From the 12 points of the temperature series, it is largely the phases just before and just after the phase transition that are of interest. These two phases were investigated with greater precision by first running a long (1 ns) NPT simulation from which the average unit-cell parameters were determined, followed by a long (1 ns) NVT simulation with the average unit-cell parameters from the NPT simulation imposed. The fixed unit-cell parameters in the second simulation are intended to mimic the effect of a much larger external crystal surrounding our simulation box and are necessary to yield correct anisotropic displacement parameters that are free from the effects of unit-cell fluctuations. The MD trajectory was sampled every 1 ps, i.e. averages were calculated over 1001 snapshots (frames). The space group of the new phase was determined from the 12 × 12 × 12 P1 supercell averaged over 1001 frames with the space-group perception tool in Materials Studio with a tolerance of 0.2 Å. Once the space group of the new phase had been established, which was determined to be P2₁/c, Z′ = ½, the supercells were collapsed onto the asymmetric unit and all symmetry-equivalent atoms were averaged over space and time. In other words, for the calculated structure of the new phase, each atomic coordinate was the average of 1001 × 12 × 12 × 12 × 2 = 3 459 456 values. The unit-cell parameters of the new phase were obtained by averaging over the 1001 frames. From these two 1 ns NVT simulations, the time-averaged structures, the anisotropic displacement parameters and the X-ray powder diffraction patterns were calculated using in-house software.

On modern hardware, the calculations are relatively trivial in terms of resources. MD simulations do not require the huge amounts of memory (RAM) that are characteristic of quantum-mechanical calculations (such as DFT calculations). The algorithms have been parallelized, so by running the simulations on, 48 cores simultaneously for example, the wall-clock time of all the simulations described in the current work amounts to only a couple of weeks.

Minor rounding errors in the integration of Newton's equations of motion lead to a minor but noticeable drift of the centre of mass of the contents of the simulation cell. This drift is nonphysical and was removed by resetting the centre of mass of all frames to that of the first frame. The values of the drift corrections were manually inspected to ensure that they were very small and not indicative of any problems in the calculations.

2.2. Synthesis

A mixture of isomers of perhydro­pyrene (1 g) was purchased from Sigma–Aldrich with a purity of 95%. Purification of the mixture of isomers followed the procedure published elsewhere (Langer & Lehner, 1973). Benzene, n-hexane, di­chloro­methane and ethanol were obtained from Scharlau (reaction grade). AlCl₃ was purchased from Alfa Aesar (anhydrous, 99.985% metal basis). All manipulations which included the use of dry AlCl₃ were carried out under exclusion of air and moisture using a Schlenk-line.

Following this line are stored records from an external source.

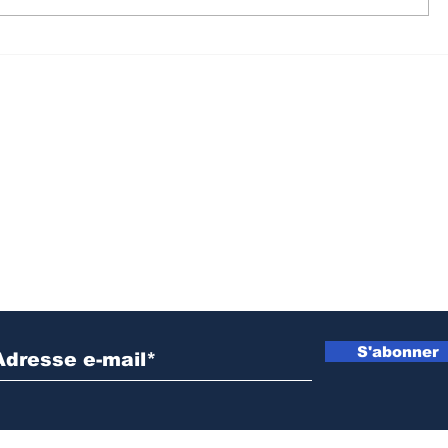
Politique : L’Assemblée
Débat su
Nationale adopte la
la Consti
proposition de loi sur le
recomma
referendum
dialogue
inclusif 
Inscrivez vous à notre newsletter
S'abonner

A total of 1 g (4.58 mmol) of the mixture of isomers of I (MW 218.38 g mol⁻¹) was dissolved in 20 ml of freshly distilled benzene and 670 mg of AlCl₃ was added; the resulting solution was heated under reflux for 2 h.

The following steps were carried out in open air. After the solution was left to cool completely, 50 ml of 2 M HCl and 150 ml CH₂Cl₂ were added and stirred rapidly for 15 min. The organic phase was separated from the aqueous phase and washed three times with distilled water. Drying over NaSO₄ and removal of the solvent resulted in a dark yellow/orange oil. In order to separate the dehydration products from I, column chromatography was carried out using Al₂O₃ (column width 3 cm, length 10 cm) with n-hexane as eluate. Subsequent evaporation of the collected fractions and recrystallization in absolute ethanol yielded 296.5 mg of I (30% of the theoretical yield). The melting point of 103 °C confirmed the correct and pure product.

2.3. Powder diffraction

X-ray powder diffraction data were recorded at 350 K on a Stoe Stadi-P diffractometer equipped with a focusing Ge(111) monochromator and a linear position-sensitive detector using Cu Kα₁ radiation. The sample was contained in a glass capillary with 1.0 mm diameter, which was spun during the measurement. Data were collected in a 2θ range from 2 to 100° with a step width of 0.01° and a total data collection time of about 18 h. The software WinX^POW (Stoe & Cie, 2009) was used for data acquisition.

2.4. Rietveld refinement

Rietveld refinement was carried out with TOPAS (Coelho, 2018). To ensure that the Rietveld refinement was as robust and smooth as possible, it was carried out in stages, gradually releasing more and more parameters. The first two stages consisted of Pawley refinements to establish suitable starting values for the unit-cell parameters and the peak-shape functions, which were then transferred to the Rietveld refinement. In the last cycle, all parameters were refined simultaneously, a requirement for the proper evaluation of the goodness of fit, which depends on the number of parameters included in the fit. Anisotropic peak broadening and peak asymmetry were included to allow the peak profiles to be described accurately. Since in both structures the molecules are situated on inversion centres, the asymmetric units in principle contain only five of the ten carbon atoms of the two central cyclo­hexane rings. However, the five symmetry-related carbon atoms missing from the list of atoms prevent the specification of several of the bond-length restraints and valence-angle restraints. Therefore, the entire molecule was specified in the input file but with appropriate symmetry constraints to ensure that the number of degrees of freedom did not change. All restraints can then be expressed in natural variables such as C—C bond lengths and C—C—C valence angles without the need for dummy atoms.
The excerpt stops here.